Bartram is one of many early Pennsylvanians that people this colorful non-fiction work. Others include Conrad Weiser, the Pennsylvania Colony's Indian agent; William Penn, the colony's visionary founder; Madame Montour, an interpreter who was the daughter of an Algonquin mother and French father; and Major General Edward Braddock, who led British troops against the French army in the Ohio River Valley.
Author John L. Moore raises and answers many questions about who the frontiersmen and natives were and what they did. What was William Penn's colony like in its early days? How did the Lenni Lenape Indians living in Penn's colony obtain their food? What did they eat? How did they get along with Penn, and how did Penn get along with them? Why did Penn's sons recruit athletic young men to walk the boundary of land the Lenape weren't especially interested in selling?
These true stories are set mainly in the valleys of the Delaware, Juniata, Lehigh, Ohio and Susquehanna rivers. They chronicle many aspects of a nearly forgotten past.

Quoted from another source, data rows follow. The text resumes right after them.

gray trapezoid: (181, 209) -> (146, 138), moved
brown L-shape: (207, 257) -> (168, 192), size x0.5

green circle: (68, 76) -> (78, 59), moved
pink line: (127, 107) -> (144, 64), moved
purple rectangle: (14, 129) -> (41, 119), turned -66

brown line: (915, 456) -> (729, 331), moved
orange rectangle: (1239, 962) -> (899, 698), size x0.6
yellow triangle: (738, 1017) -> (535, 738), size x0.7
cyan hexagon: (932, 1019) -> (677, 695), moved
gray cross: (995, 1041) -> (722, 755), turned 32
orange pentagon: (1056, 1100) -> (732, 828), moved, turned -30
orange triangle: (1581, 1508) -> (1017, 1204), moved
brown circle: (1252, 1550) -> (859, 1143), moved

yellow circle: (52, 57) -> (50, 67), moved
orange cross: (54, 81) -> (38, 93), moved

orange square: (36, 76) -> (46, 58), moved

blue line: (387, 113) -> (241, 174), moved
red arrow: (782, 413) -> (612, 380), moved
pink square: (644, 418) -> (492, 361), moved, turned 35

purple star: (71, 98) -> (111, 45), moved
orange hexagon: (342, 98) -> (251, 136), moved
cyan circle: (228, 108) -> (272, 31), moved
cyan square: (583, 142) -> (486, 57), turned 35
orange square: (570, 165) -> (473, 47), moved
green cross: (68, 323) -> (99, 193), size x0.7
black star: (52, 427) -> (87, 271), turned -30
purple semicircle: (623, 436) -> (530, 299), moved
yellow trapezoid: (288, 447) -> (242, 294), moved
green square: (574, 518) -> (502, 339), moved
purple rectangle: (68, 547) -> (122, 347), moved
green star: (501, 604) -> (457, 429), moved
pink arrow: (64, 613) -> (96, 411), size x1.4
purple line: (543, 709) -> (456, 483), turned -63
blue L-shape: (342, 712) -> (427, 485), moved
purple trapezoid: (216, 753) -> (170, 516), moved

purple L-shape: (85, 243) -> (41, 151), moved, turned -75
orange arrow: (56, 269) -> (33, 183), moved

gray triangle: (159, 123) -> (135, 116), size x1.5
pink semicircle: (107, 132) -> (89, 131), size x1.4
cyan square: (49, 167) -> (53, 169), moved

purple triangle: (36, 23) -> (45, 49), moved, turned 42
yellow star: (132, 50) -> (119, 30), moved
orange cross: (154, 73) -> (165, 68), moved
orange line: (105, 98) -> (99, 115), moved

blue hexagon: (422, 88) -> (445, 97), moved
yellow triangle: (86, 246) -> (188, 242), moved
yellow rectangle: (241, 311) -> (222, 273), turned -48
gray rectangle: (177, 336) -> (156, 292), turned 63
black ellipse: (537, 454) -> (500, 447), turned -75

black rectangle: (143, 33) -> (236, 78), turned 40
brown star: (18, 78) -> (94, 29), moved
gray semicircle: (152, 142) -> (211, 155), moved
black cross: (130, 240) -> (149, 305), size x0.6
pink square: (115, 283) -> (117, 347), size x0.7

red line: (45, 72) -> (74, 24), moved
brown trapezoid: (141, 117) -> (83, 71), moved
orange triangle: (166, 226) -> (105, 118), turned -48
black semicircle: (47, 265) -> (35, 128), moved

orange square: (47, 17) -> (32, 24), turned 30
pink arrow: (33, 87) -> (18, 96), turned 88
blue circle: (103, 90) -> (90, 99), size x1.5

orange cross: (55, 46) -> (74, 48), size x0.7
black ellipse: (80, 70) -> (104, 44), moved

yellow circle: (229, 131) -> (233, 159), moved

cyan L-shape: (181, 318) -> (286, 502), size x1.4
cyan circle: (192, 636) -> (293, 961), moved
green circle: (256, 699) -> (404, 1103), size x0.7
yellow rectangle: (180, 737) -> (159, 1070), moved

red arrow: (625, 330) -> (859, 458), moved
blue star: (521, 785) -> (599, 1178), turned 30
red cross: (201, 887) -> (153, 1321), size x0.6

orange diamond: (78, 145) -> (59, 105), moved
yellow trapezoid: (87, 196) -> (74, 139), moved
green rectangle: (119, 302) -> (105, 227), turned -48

The Iroquois, for example, claimed the land along the Susquehanna and its tributaries by right of conquest of the Susquehannocks. They regarded the Juniata River Valley as prime hunting land. During the late 1740s they became distressed to see white settlers cross the Susquehanna and begin to build homesteads in territory they hadn't sold and had intended to reserve for themselves.
In May 1750 a posse of magistrates and lawmen sent by Gov. James Hamilton rode up the Juniata and began evicting the squatters. Iroquois representatives accompanied them and forced the Pennsylvanians to set fire to the cabins of the homesteaders.
Eventually, the Indians left the Susquehanna Valley. White settlers who subsequently ventured into the upper Susquehanna during the 1780s came into a region that was still remote and desolate. The forests and fields of Pennsylvania still teemed with game, and one of these whites, Philip Tome, became a professional hunter. He let his dogs chase deer, used torchlight to hunt at night, and kept written records. One year, "every time I saw a bear, I marked it down, and in a month I counted 43," Tome said.